Quelles solutions peut-on y apporter ? Des outils clé en main (simples et accessibles à distance) – formation des collaborateurs – réseau d’ambassadeurs – communication.

Un cadre favorable grâce au soutien managérial

La collaboration doit être une valeur forte de l’entreprise pour que celle-ci puisse mettre en place des actions concrètes et un cadre favorable à la collaboration. Cela peut passer par de nombreux leviers à l’instar des créations de communauté de managers, qui s’inscrivent alors dans une démarche d’exemplarité et de soutien vis-à-vis des collaborateur.rice.s, mais aussi par des aménagements de temps, par l’allocation de budgets spécifiques afin de mettre des solutions collaboratives à disposition des salariés : technologies, espaces physiques de coworking, recrutement de profils …

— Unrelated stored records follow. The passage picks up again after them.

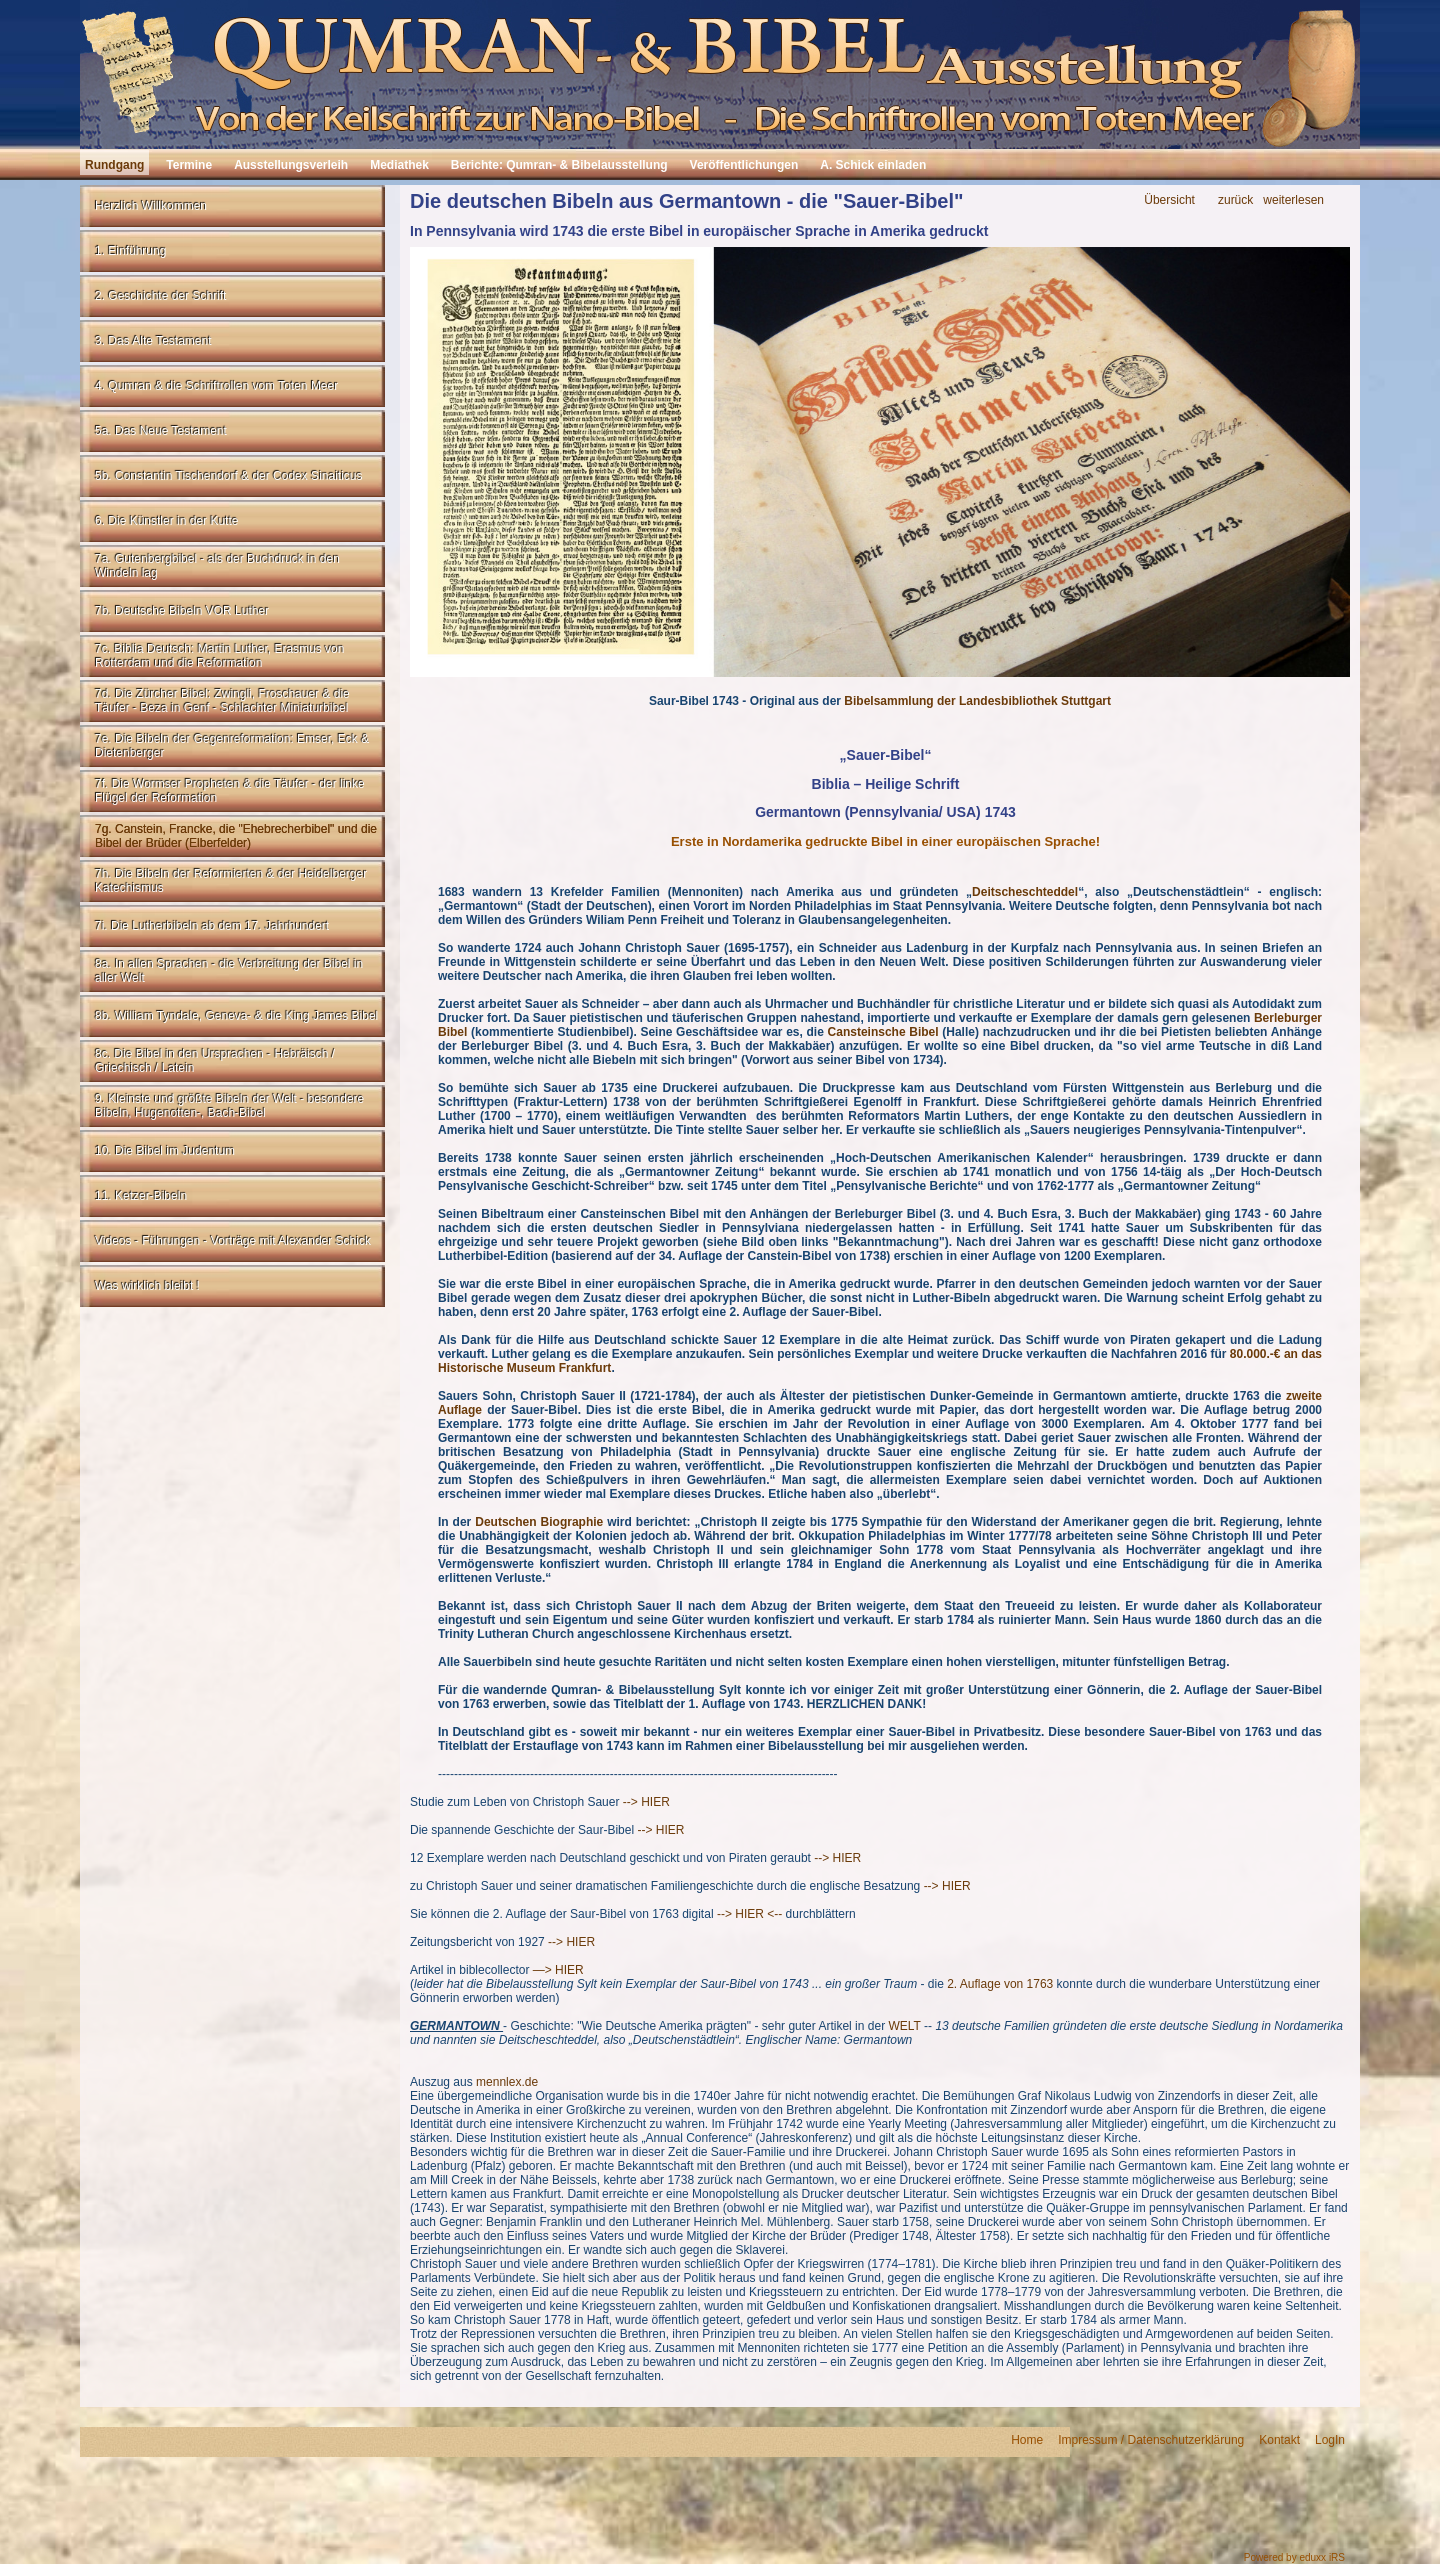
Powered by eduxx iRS (1294, 2557)
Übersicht (1169, 200)
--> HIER (646, 1802)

L’importance accordée à l’intelligence collective et à l’exemplarité des membres du comité exécutif et des managers ont des impacts décisifs quant à l’adhésion des collaborateur.rice.s. Les managers deviennent des chefs d’orchestre œuvrant au bon fonctionnement de leur entité pour atteindre un but commun en devenant eux-même des utilisateur.rice.s des outils collaboratifs. En effet, plus le ou la manager aidera son équipe en apportant son soutien et en suivant l’adoption des nouveaux outils collaboratifs, plus ses équipes se sentiront accompagnées et seront motivées à suivre la tendance. Un.e collaborateur.rice impliqué.e s’engagera de manière volontaire et utilisera spontanément les outils mis à sa disposition. La population managériale se voit alors endosser un nouveau rôle, plus en proximité avec ses équipes, celui de facilitateur.rice.

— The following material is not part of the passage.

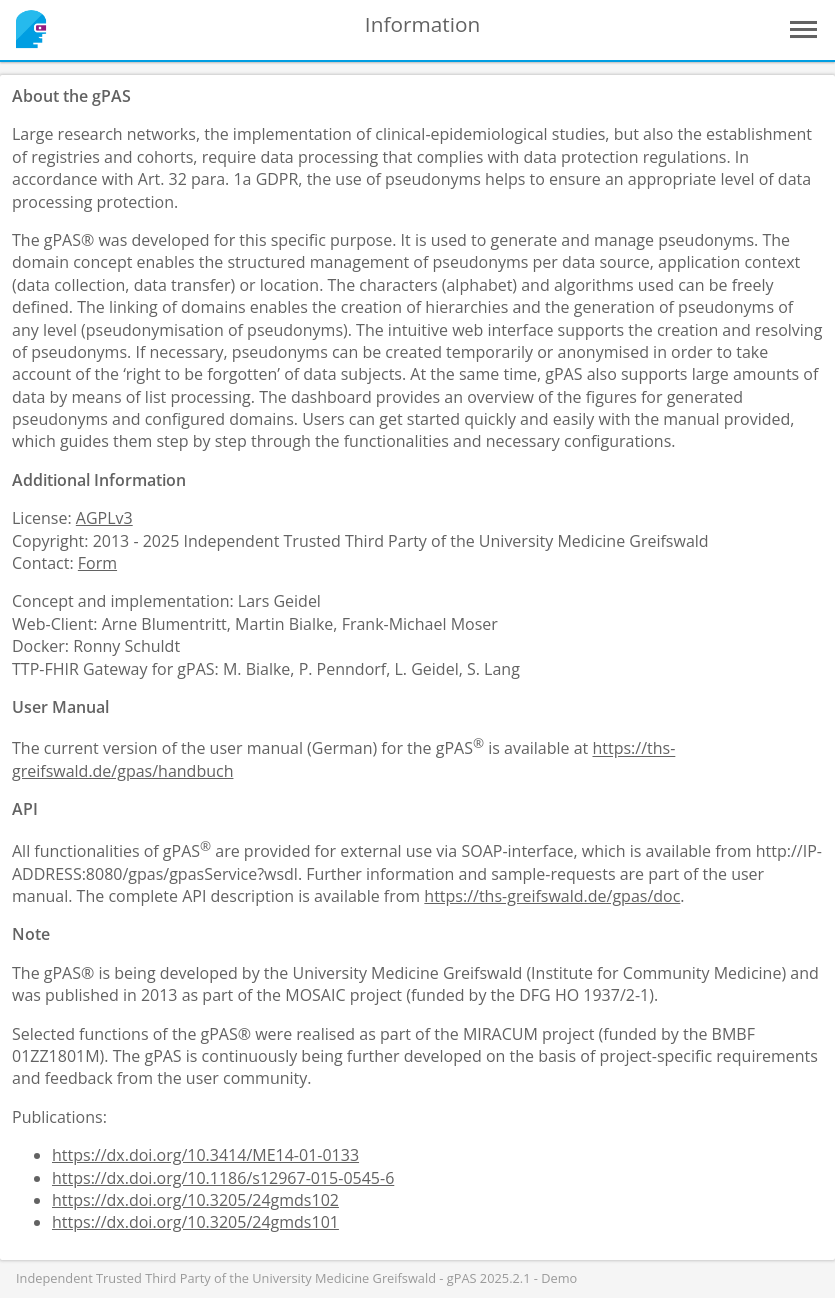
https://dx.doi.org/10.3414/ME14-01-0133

Travailler en mode collaboratif, c’est donc à la fois une compétence à développer chez ses collaborateur.rice.s mais également, une organisation à mettre en place afin de leur permettre de collaborer dans un cadre favorable. Les outils collaboratifs existants pourront ainsi venir en support de cette démarche, mais l’essentiel de ce challenge est humain.

Nous pensons qu’il faut d’abord penser collaboratif pour travailler en mode collaboratif. Le principal levier étant l’accompagnement que vous offrirez à vos collaborateurs afin de les faire adhérer à cette stratégie.